• Action item: From the first line to the last, print the material exactly, skipping the pictures.

────────

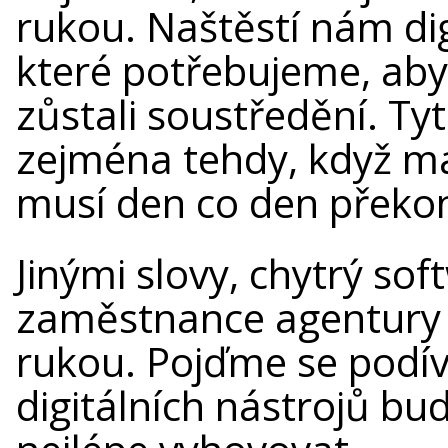
rukou. Naštěstí nám dig
které potřebujeme, ab
zůstali soustředění. Ty
zejména tehdy, když mát
musí den co den překo
Jinými slovy, chytrý so
zaměstnance agentury sl
rukou. Pojďme se podíva
digitálních nástrojů bu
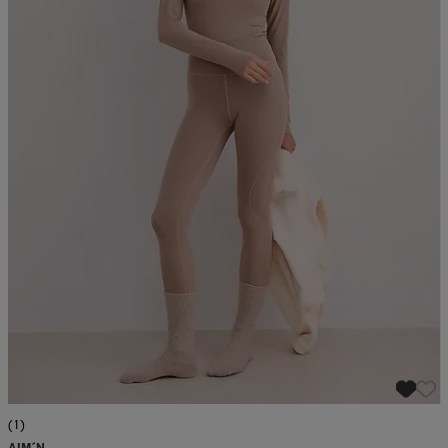
(1)
AIM´N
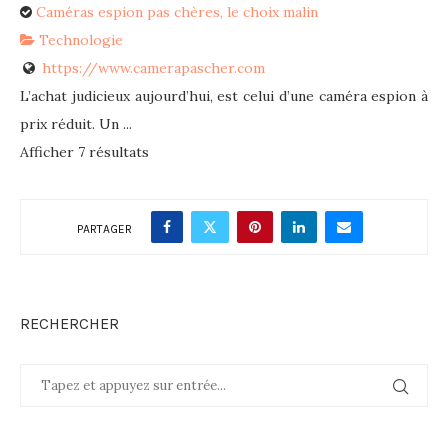
Caméras espion pas chères, le choix malin
Technologie
https://www.camerapascher.com
L’achat judicieux aujourd’hui, est celui d’une caméra espion à
prix réduit. Un ...
Afficher 7 résultats
PARTAGER
RECHERCHER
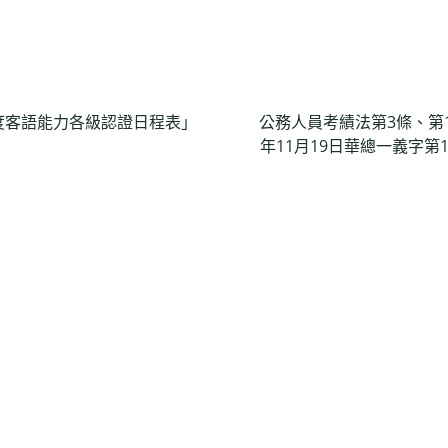
年度客語能力各級認證日程表」
公務人員考績法第3條、第1
年11月19日華總一義字第11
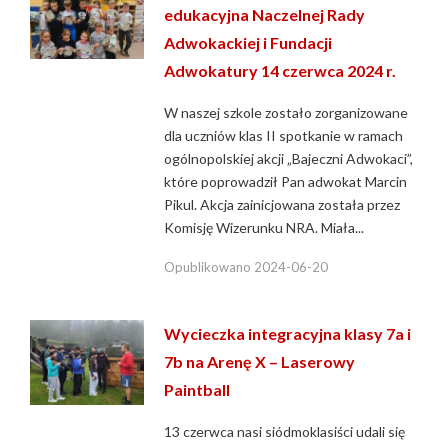
edukacyjna Naczelnej Rady
Adwokackiej i Fundacji
Adwokatury 14 czerwca 2024 r.
W naszej szkole zostało zorganizowane
dla uczniów klas II spotkanie w ramach
ogólnopolskiej akcji „Bajeczni Adwokaci”,
które poprowadził Pan adwokat Marcin
Pikul. Akcja zainicjowana została przez
Komisję Wizerunku NRA. Miała...
Opublikowano
2024-06-20
Wycieczka integracyjna klasy 7a i
7b na Arenę X – Laserowy
Paintball
13 czerwca nasi siódmoklasiści udali się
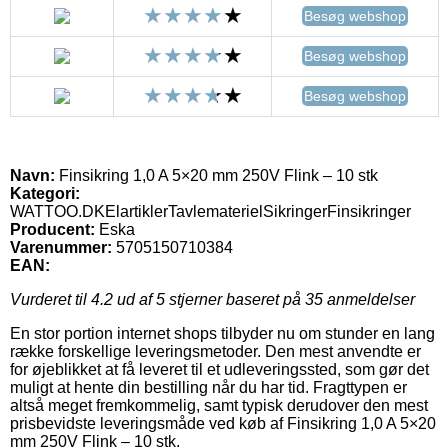
Besøg webshop
Besøg webshop
Besøg webshop
Navn:
Finsikring 1,0 A 5×20 mm 250V Flink – 10 stk
Kategori:
WATTOO.DKElartiklerTavlematerielSikringerFinsikringer
Producent:
Eska
Varenummer:
5705150710384
EAN:
Vurderet til
4.2
ud af 5 stjerner baseret på
35
anmeldelser
En stor portion internet shops tilbyder nu om stunder en lang
række forskellige leveringsmetoder. Den mest anvendte er
for øjeblikket at få leveret til et udleveringssted, som gør det
muligt at hente din bestilling når du har tid. Fragttypen er
altså meget fremkommelig, samt typisk derudover den mest
prisbevidste leveringsmåde ved køb af Finsikring 1,0 A 5×20
mm 250V Flink – 10 stk.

────────

• Output of the exercise:
rukou. Naštěstí nám dig
které potřebujeme, ab
zůstali soustředění. Ty
zejména tehdy, když mát
musí den co den překo
Jinými slovy, chytrý so
zaměstnance agentury sl
rukou. Pojďme se podíva
digitálních nástrojů bu
(1)
AIM´N
Caméras espion pas chères, le choix malin
Technologie
https://www.camerapascher.com
L’achat judicieux aujourd’hui, est celui d’une caméra espion à
prix réduit. Un ...
Afficher 7 résultats
PARTAGER
RECHERCHER
年度客語能力各級認證日程表」
公務人員考績法第3條、第1
年11月19日華總一義字第11
edukacyjna Naczelnej Rady
Adwokackiej i Fundacji
Adwokatury 14 czerwca 2024 r.
W naszej szkole zostało zorganizowane
dla uczniów klas II spotkanie w ramach
ogólnopolskiej akcji „Bajeczni Adwokaci”,
które poprowadził Pan adwokat Marcin
Pikul. Akcja zainicjowana została przez
Komisję Wizerunku NRA. Miała...
Opublikowano
2024-06-20
Wycieczka integracyjna klasy 7a i
7b na Arenę X – Laserowy
Paintball
13 czerwca nasi siódmoklasiści udali się
Besøg webshop
Besøg webshop
Besøg webshop
Navn:
Finsikring 1,0 A 5×20 mm 250V Flink – 10 stk
Kategori:
WATTOO.DKElartiklerTavlematerielSikringerFinsikringer
Producent:
Eska
Varenummer:
5705150710384
EAN:
Vurderet til
4.2
ud af 5 stjerner baseret på
35
anmeldelser
En stor portion internet shops tilbyder nu om stunder en lang
række forskellige leveringsmetoder. Den mest anvendte er
for øjeblikket at få leveret til et udleveringssted, som gør det
muligt at hente din bestilling når du har tid. Fragttypen er
altså meget fremkommelig, samt typisk derudover den mest
prisbevidste leveringsmåde ved køb af Finsikring 1,0 A 5×20
mm 250V Flink – 10 stk.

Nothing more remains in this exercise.